Er, which y’all could have probably guessed.
But until such a time as I’m ready to graduate out of this phase and into a more amusing one, I’m stuck here in Infertility City. And, in an effort to remind myself to breathe and to get out of my hamster-wheel of a brain more often, I’m taking a lesson from Will over at Mo & Will’s excellent Life and Love in the Petri Dish and going to try to start taking more pictures of my world with the intent of staying better connected to my life, to my friends who do not live here, and to my family on the other side of the country. Also going to challenge myself to try or eat or otherwise experience something new every day, because I enjoy new things in an otherwise routine-filled life, and because it’s one of the few unadulterated pleasures of living in a huge, metropolitan city.

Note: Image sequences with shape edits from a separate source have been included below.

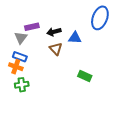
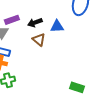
green rectangle: (85, 76) -> (77, 87), moved

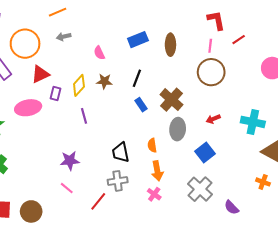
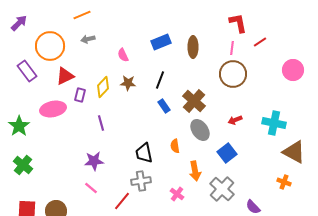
purple line: (84, 116) -> (101, 123), moved
gray ellipse: (178, 129) -> (200, 130), turned -40
orange arrow: (157, 171) -> (195, 171), moved

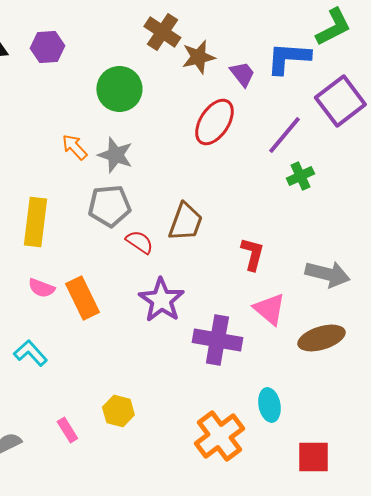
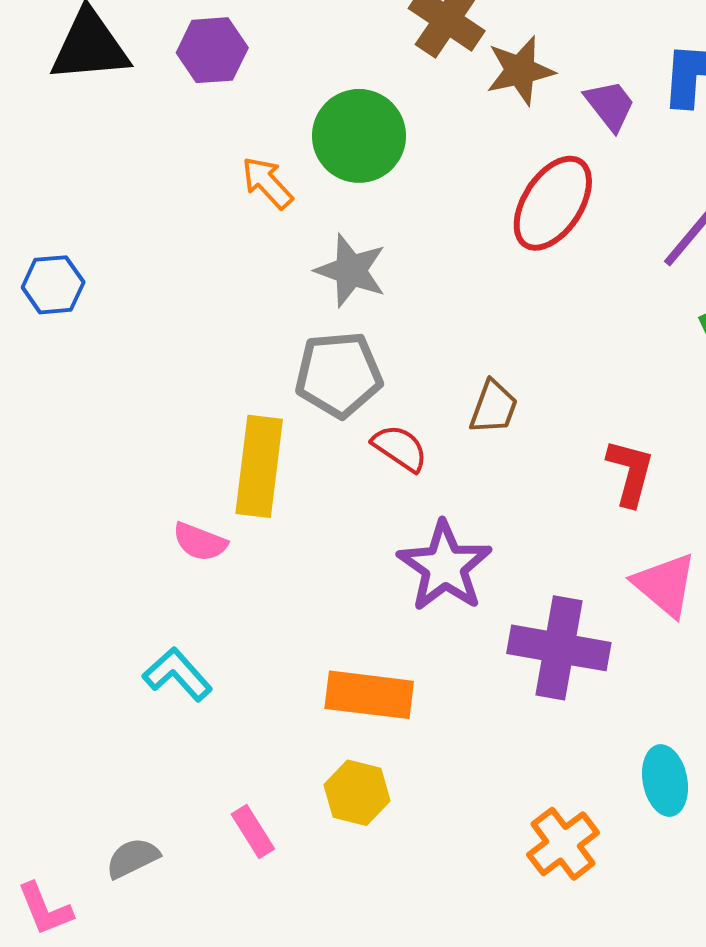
orange arrow: (74, 147) -> (267, 183), moved
yellow rectangle: (35, 222) -> (259, 466), moved
brown trapezoid: (185, 222) -> (494, 407), size x0.7
orange rectangle: (82, 298) -> (369, 695), moved, turned -57
orange cross: (219, 436) -> (563, 844), size x0.7

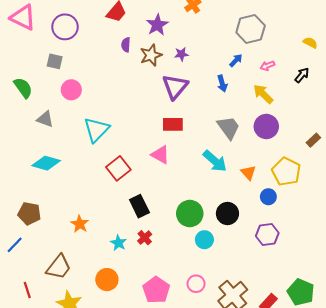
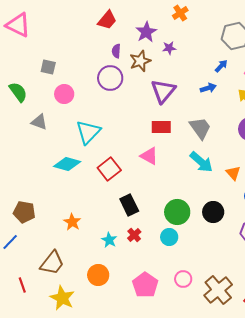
purple circle: (65, 27) -> (110, 78), moved
purple star: (181, 54) -> (169, 48), moved
blue arrow: (222, 84) -> (208, 88), turned -91
gray trapezoid: (229, 128) -> (200, 128), moved
cyan diamond: (46, 163) -> (67, 164), moved
cyan circle: (204, 240) -> (169, 237), moved

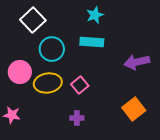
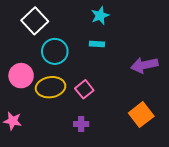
cyan rectangle: (92, 42) -> (97, 44), size x0.6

Also, and I’d love to hear from anyone with experience about this, I’m gearing up to try pre- and post- transfer acupuncture this time around. Haven’t done it before, and while my doc isn’t 100% convinced it helps, he’s positive it doesn’t hurt, and he recommended it if I had any interest. Of course, he only mentioned it after I begged for anything I should be doing this cycle, since in his words, “women going through IVF are rather vulnerable to suggestion. If I told you that we had a new procedure but that it would require chopping off a finger-”
I already had my hand on his desk, asking him which one he wanted.
Which made his point rather nicely, he thought.
So I’ll give more needles a try, because – hey! Can’t have too many needles!
And it’s easier than chopping off a finger, because seriously? At this point? I wasn’t entirely kidding.